C became entitled to child's insurance benefits on the earnings record of her deceased mother in January 1961. Her father, A, then living in New York State, was selected as representative payee for C, who had been living in France with maternal relatives since before her mother's death. C's parents had been divorced in 1954, with the mother receiving custody of C. A continued to act as representative payee and to administer the benefits because of his sustained active interest in his child's welfare and education, until October 1965. At that time the child's benefits were made payable to C's maternal aunt in France with whom C was living.
During the years that A acted as representative payee, he sent part of the child's benefits to France for her maintenance and support, and deposited the rest in a bank account. When the change of payee took place, A was permitted to retain and continue to administer the conserved funds, amounting to $1,122.69, which he had decided to invest in a teacher's Federal credit union in New York State, for C's future education.
Under section 404.1605 of Regulations No. 4 of the Social Security Administration, (20 CFR 404.1605) funds certified to a relative or other person on behalf of a beneficiary which are not needed for the current maintenance of the beneficiary, shall be conserved or invested on the beneficiary's behalf. Preferred investments are U.S. Savings Bonds, but such funds may also be invested in accordance with the rules applicable to investment of trust estates by trustees in the State of the beneficiary's domicile.
Since, in this case, there has been an investment of conserved funds by the representative payee in other than U.S. Savings Bonds, two questions must be determined: (1) which State is the beneficiary's domicile? and (2) is the form of investment, i.e., shares in a teacher's Federal credit union, proper under the rules applicable to investment of trust estates by trustees in that State?

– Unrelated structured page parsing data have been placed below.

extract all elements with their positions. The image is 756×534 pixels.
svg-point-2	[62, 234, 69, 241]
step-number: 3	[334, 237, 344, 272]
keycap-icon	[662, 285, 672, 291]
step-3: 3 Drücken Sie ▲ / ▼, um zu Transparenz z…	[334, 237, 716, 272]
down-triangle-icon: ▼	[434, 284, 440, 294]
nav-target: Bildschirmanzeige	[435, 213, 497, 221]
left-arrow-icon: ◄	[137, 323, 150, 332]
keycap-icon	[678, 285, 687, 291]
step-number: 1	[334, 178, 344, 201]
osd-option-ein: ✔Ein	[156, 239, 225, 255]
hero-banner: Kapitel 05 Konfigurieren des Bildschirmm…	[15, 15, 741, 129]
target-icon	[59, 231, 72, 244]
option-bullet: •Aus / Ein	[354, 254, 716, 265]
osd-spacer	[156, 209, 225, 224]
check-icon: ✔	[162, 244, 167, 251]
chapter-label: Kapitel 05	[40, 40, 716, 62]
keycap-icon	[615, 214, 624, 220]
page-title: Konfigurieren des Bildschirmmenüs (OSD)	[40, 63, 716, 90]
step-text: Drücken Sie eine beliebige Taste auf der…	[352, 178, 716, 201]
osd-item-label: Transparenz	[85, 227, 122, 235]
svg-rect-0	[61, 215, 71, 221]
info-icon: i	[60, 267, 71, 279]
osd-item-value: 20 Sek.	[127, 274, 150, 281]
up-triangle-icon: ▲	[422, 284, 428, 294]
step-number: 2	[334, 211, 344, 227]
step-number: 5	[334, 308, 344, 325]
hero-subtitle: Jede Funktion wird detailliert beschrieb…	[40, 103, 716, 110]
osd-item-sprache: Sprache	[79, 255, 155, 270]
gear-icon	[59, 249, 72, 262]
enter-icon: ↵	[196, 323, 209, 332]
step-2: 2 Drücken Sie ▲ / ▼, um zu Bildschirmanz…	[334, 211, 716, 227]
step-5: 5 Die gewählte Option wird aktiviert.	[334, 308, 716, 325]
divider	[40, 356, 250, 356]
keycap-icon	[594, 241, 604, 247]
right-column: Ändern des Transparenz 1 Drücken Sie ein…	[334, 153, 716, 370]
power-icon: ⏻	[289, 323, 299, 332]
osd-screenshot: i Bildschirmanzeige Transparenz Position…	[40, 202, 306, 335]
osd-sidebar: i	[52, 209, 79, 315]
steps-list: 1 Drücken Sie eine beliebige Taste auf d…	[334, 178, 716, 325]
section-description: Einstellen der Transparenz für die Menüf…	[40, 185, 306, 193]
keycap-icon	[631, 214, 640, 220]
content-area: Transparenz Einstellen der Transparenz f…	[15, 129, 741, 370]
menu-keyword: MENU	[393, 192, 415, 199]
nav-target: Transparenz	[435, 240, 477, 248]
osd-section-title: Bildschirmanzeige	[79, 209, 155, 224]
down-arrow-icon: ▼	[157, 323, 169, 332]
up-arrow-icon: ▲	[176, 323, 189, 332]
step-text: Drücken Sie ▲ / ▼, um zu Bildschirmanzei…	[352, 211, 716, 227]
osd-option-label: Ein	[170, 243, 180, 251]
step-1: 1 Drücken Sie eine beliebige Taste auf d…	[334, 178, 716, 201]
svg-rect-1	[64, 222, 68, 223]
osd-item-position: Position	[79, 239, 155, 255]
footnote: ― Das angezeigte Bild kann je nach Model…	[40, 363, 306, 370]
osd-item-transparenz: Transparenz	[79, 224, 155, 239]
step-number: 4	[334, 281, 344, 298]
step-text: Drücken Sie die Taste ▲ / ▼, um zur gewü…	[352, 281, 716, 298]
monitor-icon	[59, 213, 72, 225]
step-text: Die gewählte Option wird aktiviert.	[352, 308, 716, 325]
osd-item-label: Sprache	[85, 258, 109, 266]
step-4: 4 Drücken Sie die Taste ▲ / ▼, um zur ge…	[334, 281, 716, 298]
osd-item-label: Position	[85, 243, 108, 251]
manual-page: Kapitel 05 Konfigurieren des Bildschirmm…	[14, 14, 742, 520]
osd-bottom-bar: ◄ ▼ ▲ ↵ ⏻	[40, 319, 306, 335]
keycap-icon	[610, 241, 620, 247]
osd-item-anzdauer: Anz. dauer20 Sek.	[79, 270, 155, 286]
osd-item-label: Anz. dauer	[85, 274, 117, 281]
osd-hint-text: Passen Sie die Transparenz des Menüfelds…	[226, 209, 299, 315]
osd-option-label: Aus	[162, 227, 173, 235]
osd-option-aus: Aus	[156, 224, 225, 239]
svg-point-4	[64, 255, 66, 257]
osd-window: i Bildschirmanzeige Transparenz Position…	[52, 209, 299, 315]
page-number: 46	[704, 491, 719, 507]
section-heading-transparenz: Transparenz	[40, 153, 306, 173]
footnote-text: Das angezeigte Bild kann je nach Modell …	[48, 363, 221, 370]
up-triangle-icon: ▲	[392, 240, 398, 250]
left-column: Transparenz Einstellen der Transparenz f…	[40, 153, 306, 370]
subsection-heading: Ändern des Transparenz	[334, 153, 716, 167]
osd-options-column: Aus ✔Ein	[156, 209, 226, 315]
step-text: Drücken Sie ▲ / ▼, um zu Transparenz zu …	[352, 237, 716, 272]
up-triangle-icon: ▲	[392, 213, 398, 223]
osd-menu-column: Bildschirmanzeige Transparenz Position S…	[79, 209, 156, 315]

The determination of domicile is governed by applicable principles of Federal law. Generally, the forum will apply its own law in determining the domicile of an individual even though such individual is residing outside the forum. Restatement (First), Conflict of Laws §10,1934; In Re Annesley, Chancery Division, 1926 (1926) Ch. 692. Applying Federal law to the facts of this case, it would appear, although there are no Federal decisions directly in point, that the Federal courts would follow the general rule that upon the death of a parent to whom the custody of a child has been awarded by a decree of divorce, the child acquires the domicile of the surviving parent if he continues to have parental rights and responsibilities (136 ALR 914, 915, In Re Thorne, 204 N.Y. 444 (1925), rehearing denied 241 N.Y. 513 (1925), Re Skinner, 300 N.W. 1 (Iowa 1941). Accordingly, in this case, C's domicile would be considered to be New York, the domicile of her father, and New York law would be applicable in determining the propriety of the investment.
This leaves the question whether investment in a Federal credit union is permitted to trustees under New York law. New York Personal Property Law, § 21, which enumerates the categories of permissible investments for funds held by trustees, authorizes investment in various types of commercial banks and savings institutions subject to certain limitations not pertinent herein. Thus, deposits in the former are authorized only if the full amount of any such deposit is insured by the Federal Deposit Insurance Corporation, and deposits in savings institutions are authorized only if such institution is a savings bank incorporated under the laws of New York, or is a savings and loan association organized under The Home Owners' Loan Act of 1933, 12 U.S.C.A. §1461 et seq., or the laws of New York.
Since the Federal credit union does not come within any of these categories of permissible investments of funds held by trustees, it is accordingly held that such investment is inappropriate under New York law and therefore improper for conserved title II benefits.